Maruti needed a foreign partner, but an early collaboration with Renault fell through as the proposed sedan was deemed too expensive and fuel-efficient enough for domestic needs.

The Maruti Group knocked on many doors but was dwarfed by companies including Fiat and Subaru and – coincidentally – Suzuki Motor.

The partnership only came about after a director of Suzuki Motor in India saw a newspaper article about Maruti's potential deal with Japanese small car rival Daihatsu.

He called the headquarters to hear that the Maruti team had been fired.
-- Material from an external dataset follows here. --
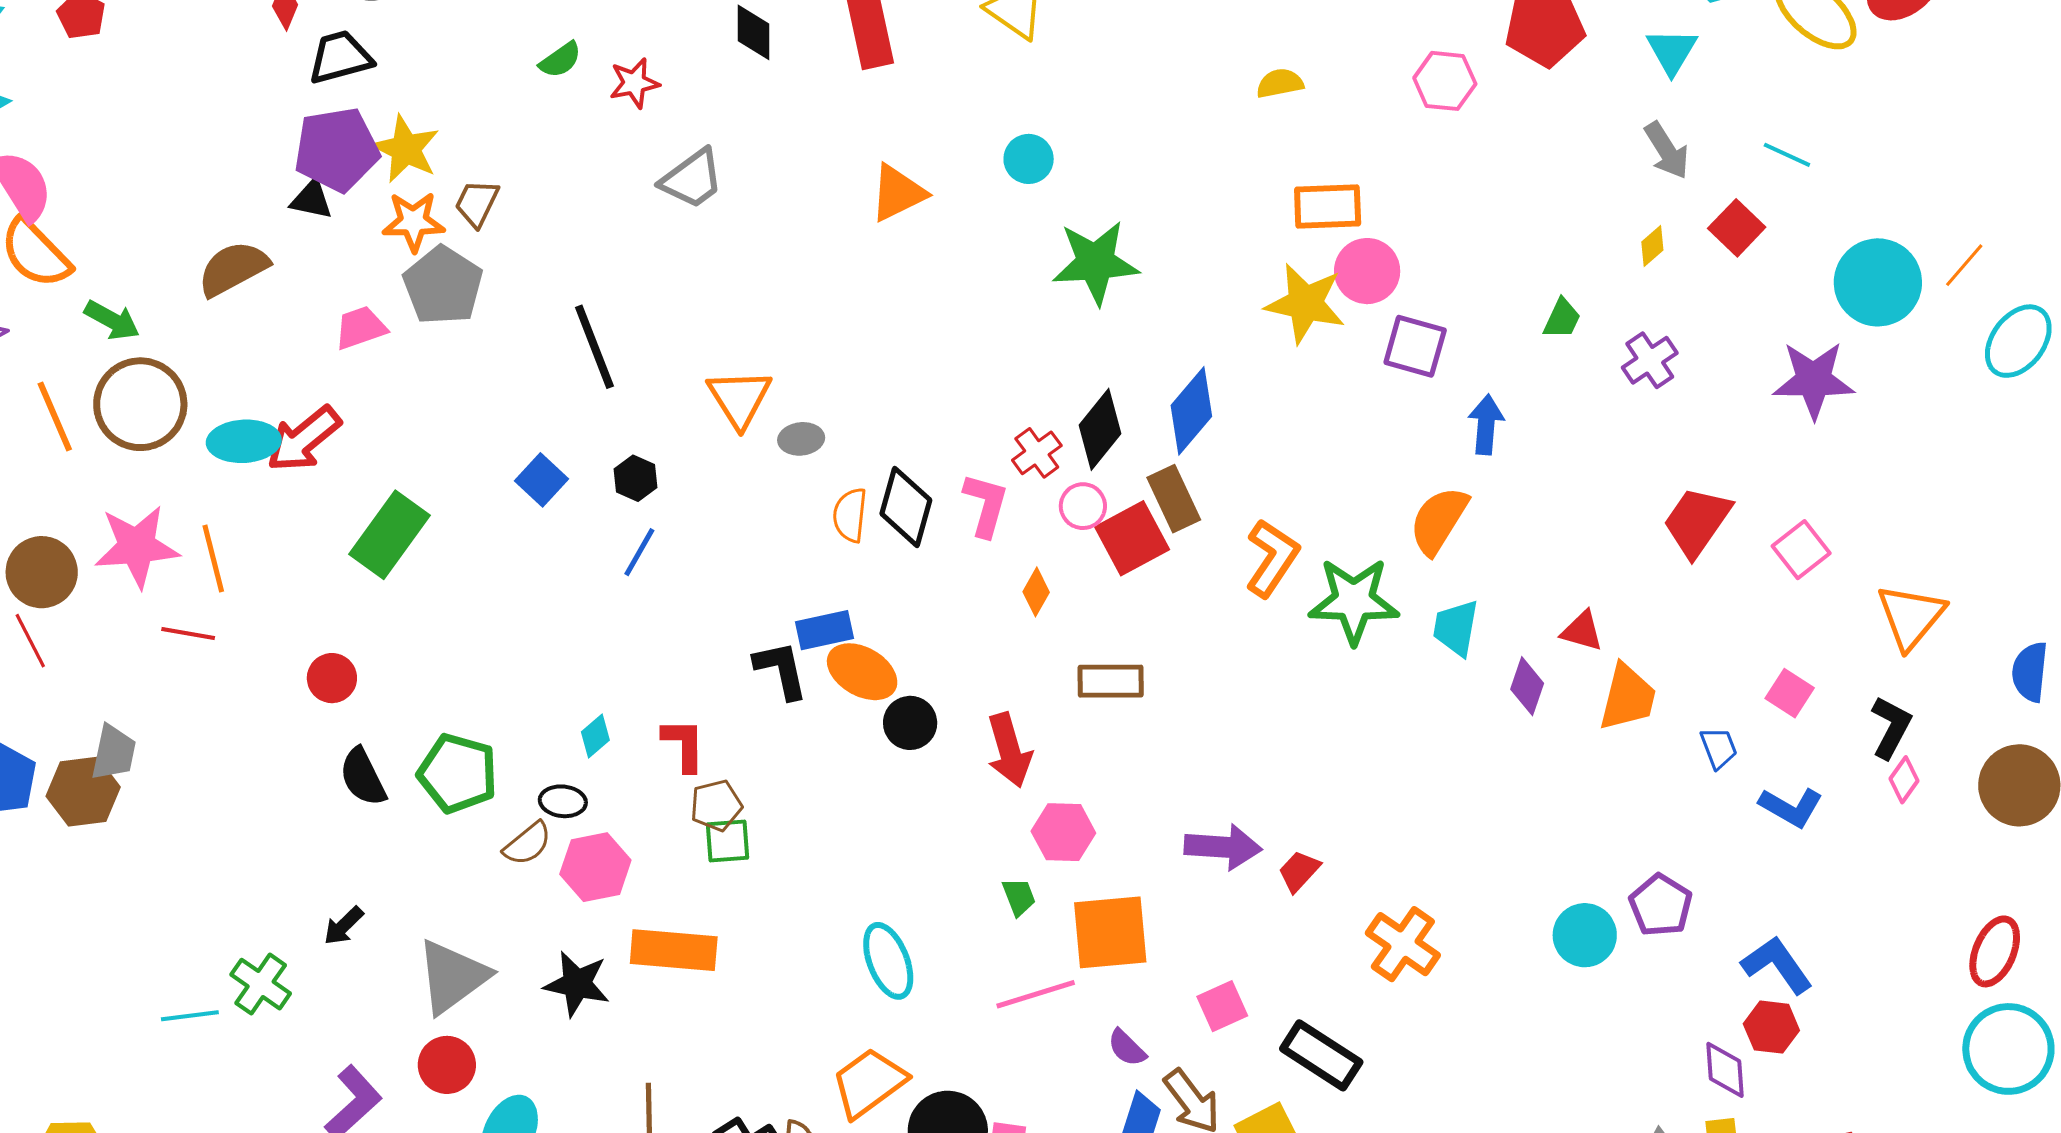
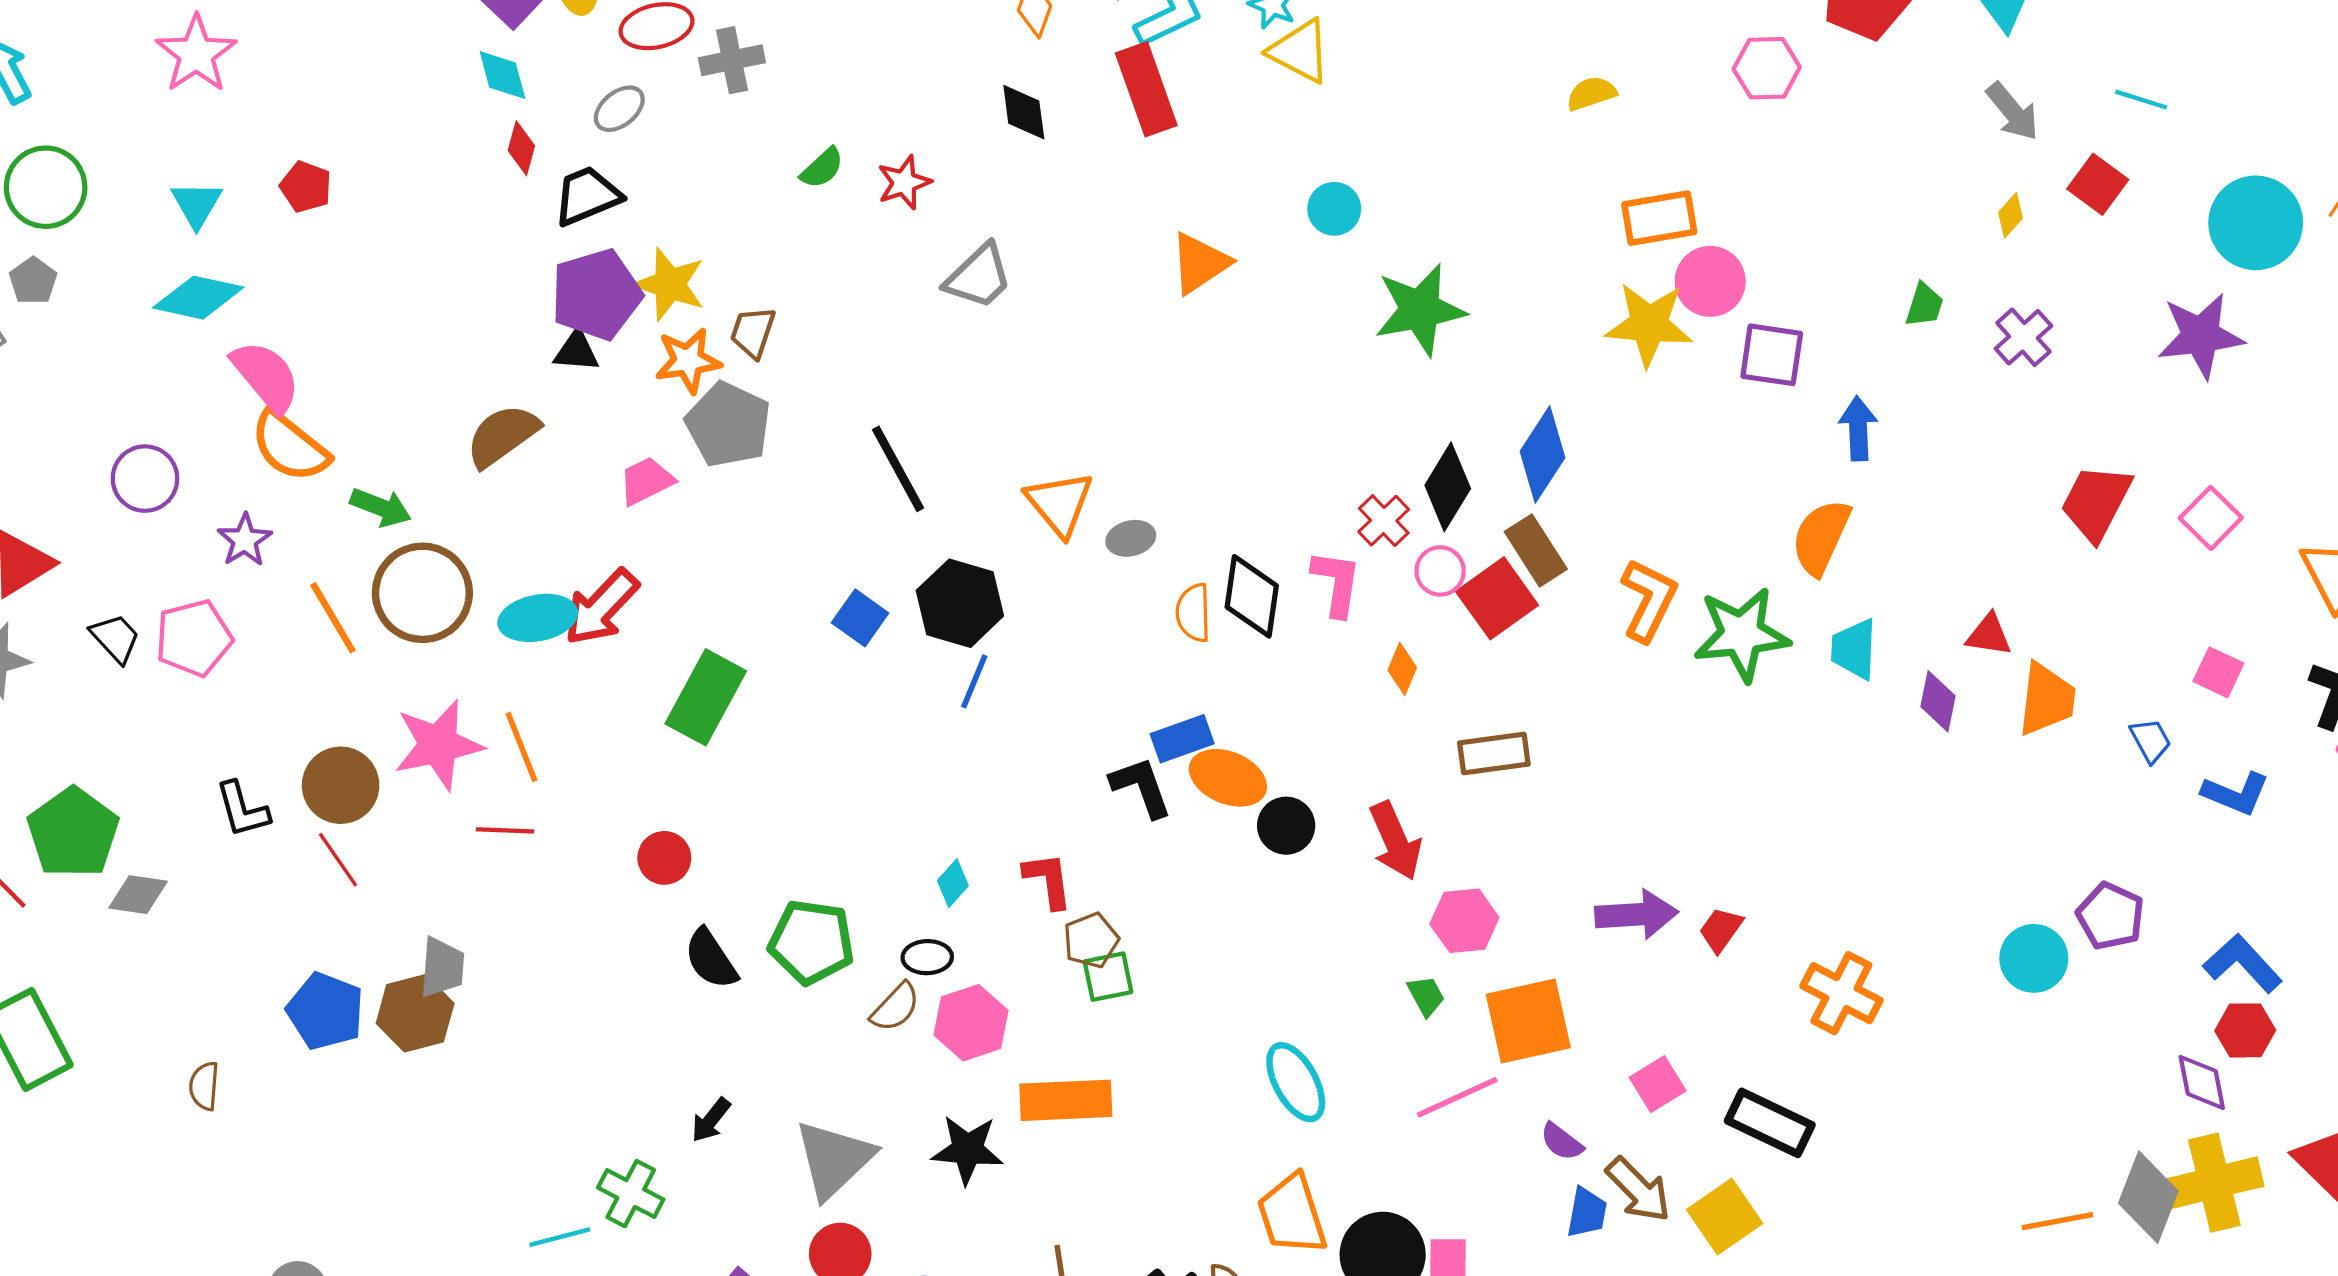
black hexagon: (636, 478) -> (960, 603), size x1.8
orange trapezoid: (869, 1083) -> (1292, 1215), turned -64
Suzuki then sent a phone call to Maruti and quickly invited the team back to Japan, asking for a second chance.

A letter of intent was signed within months.

The first car, the Maruti 800 hatchback based on the Alto, launched in 1983, was an instant success.

Today, Maruti Suzuki, majority owned by Suzuki Motor, still controls about 40% of the Indian car market.

In class-oriented India, Suzuki also introduced change, emphasizing equality in the workplace, ordering open offices, a single canteen and uniforms for managers and assembly workers alike.

It's not all success

A month before his 80th birthday, Suzuki made a multi-billion dollar deal with giant Volkswagen in December 2009.

Considered a match made in heaven, it quickly falters, Suzuki Motor accuses its new top owner of trying to control it, and VW opposes the Japanese company's purchase of diesel engines from Fiat.

Suzuki Motor took VW to international court less than two years ago, eventually winning back the 19.9% ​​stake it had sold to the German carmaker.

Suzuki, who often cited golf and work as the keys to his life, finally passed the baton as CEO to his son Toshihiro in 2016, and stayed on as chairman for another five years until he was 91, maintaining an advisory role until the end.

Since 2016, his company has deepened its relationship with the world's largest car manufacturer Toyota, which acquired a 5% stake in Suzuki Motor in 2019. Maruti Suzuki will supply electric vehicles to Toyota from next year.

“To me, he was more than a respected business leader: he was like a father,” Toyota chairman Akio Toyoda said in a statement on Friday, honoring Suzuki as a small car driver.

“He was the father who built the Japanese kei (small area) car and developed it into a car for the Japanese people.”